Volunteers can save lives
Shortly after Christmas we had a first-hand experience with the Tidioute Volunteer Fire Department.
Our home is equipped with a carbon monoxide alarm and on the evening of December 26, 2012, it activated. After calling 911 the Tidioute Volunteer Fire Department quickly responded.
In the midst of a snowstorm, five gentleman (Mark Vasley, Corey Nicholson, Chris Morgan, Nathan Brown and Jonathan Brown) left their families and negotiated their equipment to our home to provide assistance. In their “space suits,” they determined we had lethal carbon monoxide levels in our home. They professionally vented the house and determined the source of the problem. They also contacted Jack and Shawn Fulkman who responded and assisted at the scene. Paul and Kathy Matie, best neighbors that they are, provided temporary shelter for our family.

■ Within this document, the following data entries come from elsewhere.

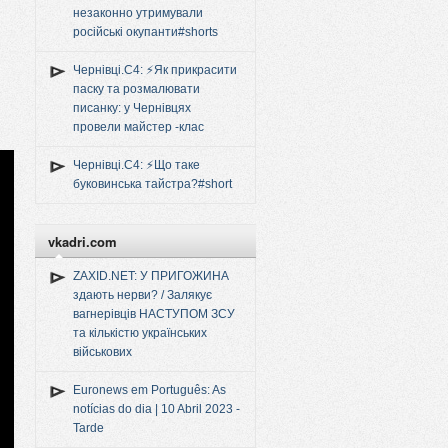
незаконно утримували
російські окупанти#shorts
Чернівці.C4: ⚡️Як прикрасити
паску та розмалювати
писанку: у Чернівцях
провели майстер -клас
Чернівці.C4: ⚡️Що таке
буковинська тайстра?#short
vkadri.com
ZAXID.NET: У ПРИГОЖИНА
здають нерви? / Залякує
вагнерівців НАСТУПОМ ЗСУ
та кількістю українських
військових
Euronews em Português: As
notícias do dia | 10 Abril 2023 -
Tarde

My purpose in writing is twofold: First, to express a sincere thank you to all those involved in helping avoid what could have been a catastrophe, and second, to urge everyone to get and maintain detection and warning devices for carbon monoxide, smoke, and other potential hazards. Once you have them, make sure you maintain them well and keep them in service.
Until something like this happens, we usually don’t realize how important our volunteer groups are and how critical detection instruments can be in our lives.